> **ACTIVITY**: Gather all lines in the data that hold the string "blomkålen".

[Transcribed page contents]
####

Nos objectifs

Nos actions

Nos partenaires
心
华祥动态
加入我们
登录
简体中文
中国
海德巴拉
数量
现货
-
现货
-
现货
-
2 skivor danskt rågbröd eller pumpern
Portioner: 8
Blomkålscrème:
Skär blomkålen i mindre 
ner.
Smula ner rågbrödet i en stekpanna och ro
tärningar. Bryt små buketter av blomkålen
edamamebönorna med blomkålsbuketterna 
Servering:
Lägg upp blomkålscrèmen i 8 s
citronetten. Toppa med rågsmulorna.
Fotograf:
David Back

####

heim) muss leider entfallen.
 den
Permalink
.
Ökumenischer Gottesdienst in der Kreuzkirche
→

####

> **COMPLETED TASK**:
Skär blomkålen i mindre 
tärningar. Bryt små buketter av blomkålen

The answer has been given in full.